Saved data entries
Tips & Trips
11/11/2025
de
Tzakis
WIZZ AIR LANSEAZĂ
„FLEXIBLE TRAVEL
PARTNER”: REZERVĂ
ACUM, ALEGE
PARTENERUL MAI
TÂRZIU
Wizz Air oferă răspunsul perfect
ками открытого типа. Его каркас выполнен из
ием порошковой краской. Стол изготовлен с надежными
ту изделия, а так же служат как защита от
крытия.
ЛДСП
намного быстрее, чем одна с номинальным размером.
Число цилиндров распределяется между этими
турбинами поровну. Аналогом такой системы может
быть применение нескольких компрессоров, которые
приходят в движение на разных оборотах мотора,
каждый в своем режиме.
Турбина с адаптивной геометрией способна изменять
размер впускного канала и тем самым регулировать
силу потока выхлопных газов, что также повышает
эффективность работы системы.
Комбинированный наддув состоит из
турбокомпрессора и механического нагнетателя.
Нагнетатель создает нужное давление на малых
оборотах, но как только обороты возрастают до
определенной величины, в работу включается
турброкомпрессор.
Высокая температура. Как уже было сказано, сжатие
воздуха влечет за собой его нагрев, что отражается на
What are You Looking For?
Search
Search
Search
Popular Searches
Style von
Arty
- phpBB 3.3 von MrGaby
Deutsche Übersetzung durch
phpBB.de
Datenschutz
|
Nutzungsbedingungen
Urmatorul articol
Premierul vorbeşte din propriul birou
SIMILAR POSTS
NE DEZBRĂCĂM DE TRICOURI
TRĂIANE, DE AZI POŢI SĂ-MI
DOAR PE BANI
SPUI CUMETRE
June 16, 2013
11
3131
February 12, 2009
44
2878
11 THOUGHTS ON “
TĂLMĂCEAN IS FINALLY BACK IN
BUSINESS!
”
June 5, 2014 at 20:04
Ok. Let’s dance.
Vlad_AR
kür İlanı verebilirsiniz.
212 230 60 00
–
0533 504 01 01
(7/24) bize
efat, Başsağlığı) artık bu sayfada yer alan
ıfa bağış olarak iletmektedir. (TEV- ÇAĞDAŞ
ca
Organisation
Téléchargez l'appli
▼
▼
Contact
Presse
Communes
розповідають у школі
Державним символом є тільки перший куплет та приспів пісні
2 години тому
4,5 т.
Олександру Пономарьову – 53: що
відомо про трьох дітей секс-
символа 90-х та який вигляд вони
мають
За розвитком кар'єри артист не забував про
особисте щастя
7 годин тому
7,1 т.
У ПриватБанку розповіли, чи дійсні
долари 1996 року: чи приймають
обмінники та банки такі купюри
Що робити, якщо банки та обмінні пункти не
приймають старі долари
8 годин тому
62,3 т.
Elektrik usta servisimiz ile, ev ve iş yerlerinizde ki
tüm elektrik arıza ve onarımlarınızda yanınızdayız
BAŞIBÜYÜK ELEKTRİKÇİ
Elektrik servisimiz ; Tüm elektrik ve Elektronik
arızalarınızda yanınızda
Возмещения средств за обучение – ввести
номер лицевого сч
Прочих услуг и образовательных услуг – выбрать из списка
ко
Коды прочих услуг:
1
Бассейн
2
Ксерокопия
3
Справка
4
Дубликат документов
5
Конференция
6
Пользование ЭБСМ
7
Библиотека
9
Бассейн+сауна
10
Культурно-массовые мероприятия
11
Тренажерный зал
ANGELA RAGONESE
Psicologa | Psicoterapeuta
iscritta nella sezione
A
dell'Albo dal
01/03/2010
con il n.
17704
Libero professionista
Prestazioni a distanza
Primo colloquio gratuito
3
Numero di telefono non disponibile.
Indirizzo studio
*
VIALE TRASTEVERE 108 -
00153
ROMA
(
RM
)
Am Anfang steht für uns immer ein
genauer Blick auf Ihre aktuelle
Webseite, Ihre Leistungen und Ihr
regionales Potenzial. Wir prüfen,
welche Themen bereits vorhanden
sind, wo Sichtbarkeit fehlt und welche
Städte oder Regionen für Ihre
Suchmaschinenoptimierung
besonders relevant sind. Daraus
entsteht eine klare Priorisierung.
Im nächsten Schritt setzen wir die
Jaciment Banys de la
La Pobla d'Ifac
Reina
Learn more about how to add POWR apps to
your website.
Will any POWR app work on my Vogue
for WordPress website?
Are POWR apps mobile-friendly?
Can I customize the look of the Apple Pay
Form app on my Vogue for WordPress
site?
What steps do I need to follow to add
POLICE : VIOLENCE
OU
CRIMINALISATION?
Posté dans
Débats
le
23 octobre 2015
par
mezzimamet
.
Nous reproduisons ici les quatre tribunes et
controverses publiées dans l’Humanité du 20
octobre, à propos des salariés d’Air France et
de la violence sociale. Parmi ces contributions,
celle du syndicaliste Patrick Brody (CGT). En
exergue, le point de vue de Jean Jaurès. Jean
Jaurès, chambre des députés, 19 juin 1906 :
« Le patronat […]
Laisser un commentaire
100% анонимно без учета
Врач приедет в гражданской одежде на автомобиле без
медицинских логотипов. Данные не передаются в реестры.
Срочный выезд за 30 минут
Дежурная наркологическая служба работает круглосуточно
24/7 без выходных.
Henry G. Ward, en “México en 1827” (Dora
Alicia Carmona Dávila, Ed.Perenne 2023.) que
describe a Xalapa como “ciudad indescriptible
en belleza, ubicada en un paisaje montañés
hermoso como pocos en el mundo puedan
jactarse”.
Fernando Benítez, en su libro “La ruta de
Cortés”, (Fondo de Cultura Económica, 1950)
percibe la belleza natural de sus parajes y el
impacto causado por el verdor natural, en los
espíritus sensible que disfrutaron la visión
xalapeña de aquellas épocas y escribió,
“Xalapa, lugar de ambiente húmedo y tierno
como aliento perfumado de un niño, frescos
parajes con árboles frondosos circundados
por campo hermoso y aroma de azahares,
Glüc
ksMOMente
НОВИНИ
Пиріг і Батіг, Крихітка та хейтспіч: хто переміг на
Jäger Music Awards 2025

= Exercise goal =
Repeat all of the data exactly.

= Solution to this exercise =
Tips & Trips
11/11/2025
de
Tzakis
WIZZ AIR LANSEAZĂ
„FLEXIBLE TRAVEL
PARTNER”: REZERVĂ
ACUM, ALEGE
PARTENERUL MAI
TÂRZIU
Wizz Air oferă răspunsul perfect
ками открытого типа. Его каркас выполнен из
ием порошковой краской. Стол изготовлен с надежными
ту изделия, а так же служат как защита от
крытия.
ЛДСП
намного быстрее, чем одна с номинальным размером.
Число цилиндров распределяется между этими
турбинами поровну. Аналогом такой системы может
быть применение нескольких компрессоров, которые
приходят в движение на разных оборотах мотора,
каждый в своем режиме.
Турбина с адаптивной геометрией способна изменять
размер впускного канала и тем самым регулировать
силу потока выхлопных газов, что также повышает
эффективность работы системы.
Комбинированный наддув состоит из
турбокомпрессора и механического нагнетателя.
Нагнетатель создает нужное давление на малых
оборотах, но как только обороты возрастают до
определенной величины, в работу включается
турброкомпрессор.
Высокая температура. Как уже было сказано, сжатие
воздуха влечет за собой его нагрев, что отражается на
What are You Looking For?
Search
Search
Search
Popular Searches
Style von
Arty
- phpBB 3.3 von MrGaby
Deutsche Übersetzung durch
phpBB.de
Datenschutz
|
Nutzungsbedingungen
Urmatorul articol
Premierul vorbeşte din propriul birou
SIMILAR POSTS
NE DEZBRĂCĂM DE TRICOURI
TRĂIANE, DE AZI POŢI SĂ-MI
DOAR PE BANI
SPUI CUMETRE
June 16, 2013
11
3131
February 12, 2009
44
2878
11 THOUGHTS ON “
TĂLMĂCEAN IS FINALLY BACK IN
BUSINESS!
”
June 5, 2014 at 20:04
Ok. Let’s dance.
Vlad_AR
kür İlanı verebilirsiniz.
212 230 60 00
–
0533 504 01 01
(7/24) bize
efat, Başsağlığı) artık bu sayfada yer alan
ıfa bağış olarak iletmektedir. (TEV- ÇAĞDAŞ
ca
Organisation
Téléchargez l'appli
▼
▼
Contact
Presse
Communes
розповідають у школі
Державним символом є тільки перший куплет та приспів пісні
2 години тому
4,5 т.
Олександру Пономарьову – 53: що
відомо про трьох дітей секс-
символа 90-х та який вигляд вони
мають
За розвитком кар'єри артист не забував про
особисте щастя
7 годин тому
7,1 т.
У ПриватБанку розповіли, чи дійсні
долари 1996 року: чи приймають
обмінники та банки такі купюри
Що робити, якщо банки та обмінні пункти не
приймають старі долари
8 годин тому
62,3 т.
Elektrik usta servisimiz ile, ev ve iş yerlerinizde ki
tüm elektrik arıza ve onarımlarınızda yanınızdayız
BAŞIBÜYÜK ELEKTRİKÇİ
Elektrik servisimiz ; Tüm elektrik ve Elektronik
arızalarınızda yanınızda
Возмещения средств за обучение – ввести
номер лицевого сч
Прочих услуг и образовательных услуг – выбрать из списка
ко
Коды прочих услуг:
1
Бассейн
2
Ксерокопия
3
Справка
4
Дубликат документов
5
Конференция
6
Пользование ЭБСМ
7
Библиотека
9
Бассейн+сауна
10
Культурно-массовые мероприятия
11
Тренажерный зал
ANGELA RAGONESE
Psicologa | Psicoterapeuta
iscritta nella sezione
A
dell'Albo dal
01/03/2010
con il n.
17704
Libero professionista
Prestazioni a distanza
Primo colloquio gratuito
3
Numero di telefono non disponibile.
Indirizzo studio
*
VIALE TRASTEVERE 108 -
00153
ROMA
(
RM
)
Am Anfang steht für uns immer ein
genauer Blick auf Ihre aktuelle
Webseite, Ihre Leistungen und Ihr
regionales Potenzial. Wir prüfen,
welche Themen bereits vorhanden
sind, wo Sichtbarkeit fehlt und welche
Städte oder Regionen für Ihre
Suchmaschinenoptimierung
besonders relevant sind. Daraus
entsteht eine klare Priorisierung.
Im nächsten Schritt setzen wir die
Jaciment Banys de la
La Pobla d'Ifac
Reina
Learn more about how to add POWR apps to
your website.
Will any POWR app work on my Vogue
for WordPress website?
Are POWR apps mobile-friendly?
Can I customize the look of the Apple Pay
Form app on my Vogue for WordPress
site?
What steps do I need to follow to add
POLICE : VIOLENCE
OU
CRIMINALISATION?
Posté dans
Débats
le
23 octobre 2015
par
mezzimamet
.
Nous reproduisons ici les quatre tribunes et
controverses publiées dans l’Humanité du 20
octobre, à propos des salariés d’Air France et
de la violence sociale. Parmi ces contributions,
celle du syndicaliste Patrick Brody (CGT). En
exergue, le point de vue de Jean Jaurès. Jean
Jaurès, chambre des députés, 19 juin 1906 :
« Le patronat […]
Laisser un commentaire
100% анонимно без учета
Врач приедет в гражданской одежде на автомобиле без
медицинских логотипов. Данные не передаются в реестры.
Срочный выезд за 30 минут
Дежурная наркологическая служба работает круглосуточно
24/7 без выходных.
Henry G. Ward, en “México en 1827” (Dora
Alicia Carmona Dávila, Ed.Perenne 2023.) que
describe a Xalapa como “ciudad indescriptible
en belleza, ubicada en un paisaje montañés
hermoso como pocos en el mundo puedan
jactarse”.
Fernando Benítez, en su libro “La ruta de
Cortés”, (Fondo de Cultura Económica, 1950)
percibe la belleza natural de sus parajes y el
impacto causado por el verdor natural, en los
espíritus sensible que disfrutaron la visión
xalapeña de aquellas épocas y escribió,
“Xalapa, lugar de ambiente húmedo y tierno
como aliento perfumado de un niño, frescos
parajes con árboles frondosos circundados
por campo hermoso y aroma de azahares,
Glüc
ksMOMente
НОВИНИ
Пиріг і Батіг, Крихітка та хейтспіч: хто переміг на
Jäger Music Awards 2025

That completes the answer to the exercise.